Foreword
In the previous essay, the type of request of how to expand the custom protocol. In this article, I will introduce file transmission based on this custom protocol, which will involveData piece
andZero copy
Before designing the custom protocol, we first understand how the HTTP protocol processs file transmission.
The implementation of the http protocol
Here, we mainly discuss the most widely used HTTP/1.1 protocol
About data shard
HTTP protocol itself is a pure text protocol, among themContent-Length
The head field is used to specify the content length of the response (Body).Content-Length
It is a pure text format that theoretically there is no length limit. Therefore, in most cases, the HTTP protocol can transmit the entire file at one time.
For larger files, it is usually possible to download the entire file through one request, which is also a common practice for many websites and services. However, if the file is particularly large, or in order to improve the download efficiency (such as supporting breakpoints, parallel downloads, etc.), it is necessary to process the files of the file on the application layer. For example, the server can return the segmentation information of the file first, and then the client requests different parts of the file one by one.
About zero copy
The client library of the HTTP protocol usually does not expose the socket connection of the underlying layer, which makes the upper application cannot directly operate the Socket for zero copy transmission.

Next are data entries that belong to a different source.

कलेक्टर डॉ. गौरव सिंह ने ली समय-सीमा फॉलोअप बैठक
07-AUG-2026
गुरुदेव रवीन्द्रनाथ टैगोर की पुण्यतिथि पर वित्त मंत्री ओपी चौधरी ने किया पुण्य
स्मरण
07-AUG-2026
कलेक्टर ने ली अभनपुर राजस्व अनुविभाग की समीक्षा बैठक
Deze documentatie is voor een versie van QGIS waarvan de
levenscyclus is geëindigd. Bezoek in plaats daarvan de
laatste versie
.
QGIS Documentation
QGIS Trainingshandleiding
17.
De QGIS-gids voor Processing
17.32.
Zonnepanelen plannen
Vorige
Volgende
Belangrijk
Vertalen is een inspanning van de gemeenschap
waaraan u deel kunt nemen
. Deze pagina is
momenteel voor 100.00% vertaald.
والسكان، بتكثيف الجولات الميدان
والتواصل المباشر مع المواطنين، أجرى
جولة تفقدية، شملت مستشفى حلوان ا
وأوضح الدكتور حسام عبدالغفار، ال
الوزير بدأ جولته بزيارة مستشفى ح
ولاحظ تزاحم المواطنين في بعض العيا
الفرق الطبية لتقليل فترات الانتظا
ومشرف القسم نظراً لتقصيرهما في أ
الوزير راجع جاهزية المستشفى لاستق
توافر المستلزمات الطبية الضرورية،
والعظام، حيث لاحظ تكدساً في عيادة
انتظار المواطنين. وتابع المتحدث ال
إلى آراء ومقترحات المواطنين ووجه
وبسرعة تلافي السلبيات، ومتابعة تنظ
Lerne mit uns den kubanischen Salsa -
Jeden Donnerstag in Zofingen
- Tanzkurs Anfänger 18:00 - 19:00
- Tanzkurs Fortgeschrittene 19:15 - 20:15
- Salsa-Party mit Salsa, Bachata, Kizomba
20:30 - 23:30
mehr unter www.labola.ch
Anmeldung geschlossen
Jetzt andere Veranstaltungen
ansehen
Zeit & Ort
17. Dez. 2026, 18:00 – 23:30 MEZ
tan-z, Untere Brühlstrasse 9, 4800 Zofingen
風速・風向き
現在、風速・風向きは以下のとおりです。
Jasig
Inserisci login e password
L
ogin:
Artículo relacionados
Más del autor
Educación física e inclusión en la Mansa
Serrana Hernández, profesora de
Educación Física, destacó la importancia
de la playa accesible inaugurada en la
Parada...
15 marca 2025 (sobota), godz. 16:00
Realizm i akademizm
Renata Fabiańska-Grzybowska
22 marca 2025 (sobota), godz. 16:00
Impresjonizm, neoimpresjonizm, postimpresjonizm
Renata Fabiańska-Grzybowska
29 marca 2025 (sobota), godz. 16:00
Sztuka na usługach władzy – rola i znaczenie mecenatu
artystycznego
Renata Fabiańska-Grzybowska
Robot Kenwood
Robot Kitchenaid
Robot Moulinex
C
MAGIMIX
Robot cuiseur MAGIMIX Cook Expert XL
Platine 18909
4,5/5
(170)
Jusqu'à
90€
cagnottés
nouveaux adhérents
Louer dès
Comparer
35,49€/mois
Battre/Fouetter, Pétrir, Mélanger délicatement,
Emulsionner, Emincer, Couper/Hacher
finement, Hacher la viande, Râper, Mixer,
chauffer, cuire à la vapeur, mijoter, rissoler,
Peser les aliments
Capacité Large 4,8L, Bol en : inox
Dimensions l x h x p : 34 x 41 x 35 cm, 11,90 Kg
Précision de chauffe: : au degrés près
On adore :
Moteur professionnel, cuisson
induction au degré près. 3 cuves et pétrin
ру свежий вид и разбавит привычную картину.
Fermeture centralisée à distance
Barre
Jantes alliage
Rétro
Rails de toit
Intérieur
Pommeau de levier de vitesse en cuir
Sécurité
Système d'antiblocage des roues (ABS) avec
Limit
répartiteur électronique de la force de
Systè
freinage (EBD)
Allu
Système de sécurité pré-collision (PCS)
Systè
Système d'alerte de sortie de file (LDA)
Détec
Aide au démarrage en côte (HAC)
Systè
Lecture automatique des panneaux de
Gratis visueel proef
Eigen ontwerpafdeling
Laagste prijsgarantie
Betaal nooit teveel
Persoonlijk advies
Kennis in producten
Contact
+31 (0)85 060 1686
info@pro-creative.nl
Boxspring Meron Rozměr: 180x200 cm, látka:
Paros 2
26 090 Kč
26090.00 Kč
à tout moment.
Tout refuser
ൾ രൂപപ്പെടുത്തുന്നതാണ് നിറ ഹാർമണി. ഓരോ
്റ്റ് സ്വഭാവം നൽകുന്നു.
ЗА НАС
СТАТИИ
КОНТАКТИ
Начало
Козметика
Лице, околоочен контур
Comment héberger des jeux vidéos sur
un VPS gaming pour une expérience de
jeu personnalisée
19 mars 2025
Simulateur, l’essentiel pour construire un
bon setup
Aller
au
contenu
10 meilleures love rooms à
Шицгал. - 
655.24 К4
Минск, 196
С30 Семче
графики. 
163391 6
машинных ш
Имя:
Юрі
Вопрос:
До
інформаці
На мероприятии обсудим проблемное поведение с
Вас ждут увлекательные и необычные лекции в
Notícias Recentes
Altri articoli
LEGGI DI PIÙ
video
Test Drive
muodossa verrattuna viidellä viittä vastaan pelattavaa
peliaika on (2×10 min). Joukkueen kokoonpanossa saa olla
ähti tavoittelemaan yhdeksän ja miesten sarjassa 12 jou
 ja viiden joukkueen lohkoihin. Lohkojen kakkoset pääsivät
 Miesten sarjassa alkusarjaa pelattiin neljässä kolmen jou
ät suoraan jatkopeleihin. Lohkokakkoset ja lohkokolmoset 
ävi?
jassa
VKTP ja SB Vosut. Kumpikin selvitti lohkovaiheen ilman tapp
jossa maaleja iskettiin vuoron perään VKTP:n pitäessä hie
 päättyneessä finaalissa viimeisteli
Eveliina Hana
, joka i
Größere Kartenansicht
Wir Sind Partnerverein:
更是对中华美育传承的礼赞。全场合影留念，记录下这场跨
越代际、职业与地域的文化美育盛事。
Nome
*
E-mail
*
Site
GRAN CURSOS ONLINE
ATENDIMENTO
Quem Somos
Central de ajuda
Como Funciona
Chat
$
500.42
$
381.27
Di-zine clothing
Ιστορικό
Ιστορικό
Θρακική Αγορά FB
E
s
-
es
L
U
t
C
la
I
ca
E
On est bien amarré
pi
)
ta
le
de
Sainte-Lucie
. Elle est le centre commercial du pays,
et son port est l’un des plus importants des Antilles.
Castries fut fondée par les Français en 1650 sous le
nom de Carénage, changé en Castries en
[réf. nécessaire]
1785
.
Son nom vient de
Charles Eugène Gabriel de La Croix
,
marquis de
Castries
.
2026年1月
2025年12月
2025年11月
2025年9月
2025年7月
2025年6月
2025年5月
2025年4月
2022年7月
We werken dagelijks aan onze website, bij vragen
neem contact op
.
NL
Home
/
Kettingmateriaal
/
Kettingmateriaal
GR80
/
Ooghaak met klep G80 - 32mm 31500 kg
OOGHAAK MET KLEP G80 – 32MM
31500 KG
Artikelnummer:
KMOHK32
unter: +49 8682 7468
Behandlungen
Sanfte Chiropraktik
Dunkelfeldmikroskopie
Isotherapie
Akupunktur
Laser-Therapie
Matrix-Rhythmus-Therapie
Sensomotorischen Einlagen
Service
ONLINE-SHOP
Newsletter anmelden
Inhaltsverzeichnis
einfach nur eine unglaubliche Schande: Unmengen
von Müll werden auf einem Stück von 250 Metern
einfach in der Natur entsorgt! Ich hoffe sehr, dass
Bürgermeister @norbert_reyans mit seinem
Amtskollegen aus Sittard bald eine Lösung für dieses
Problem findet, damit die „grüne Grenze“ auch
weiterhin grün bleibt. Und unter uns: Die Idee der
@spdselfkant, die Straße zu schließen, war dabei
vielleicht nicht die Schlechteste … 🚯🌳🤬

In most cases, the data needs to be copied to the memory of the process first, and then transmitted to the HTTP client.
Due to the limitation of the HTTP client library, zero copy technology is not directly applicable in the application of the HTTP protocol.
Custom protocol
About data shard
In the custom protocol, we can control the transmission process more flexibly. For example, we only use 3 bytes to represent the length of the message body, so the maximum transmission content of the protocol is 16MB (2^24-1 bytes).
For the content beyond this limit, we must perform a block processing to ensure that each data block meets the length limit of the protocol.
About zero copy
The custom protocol can be referenced to the socket, so zero copy can be used to avoid multiple copies of data between memory and disk, thereby improving the transmission efficiency and reducing the CPU load.
Preliminary design
How to build a packet?
The message is a complete protobuf basesponse message
- msgid: request ID
- Headers: File name+file size+number of blocks+block numbers
- bytes: file segmentation data
message BaseResponse { required int32 msgId = 1; repeated Header headers = 2; optional bytes data = 3; }
Send two parts in the message body division
1. Send the meta -data data (Baseresponse's MSGID+Headers)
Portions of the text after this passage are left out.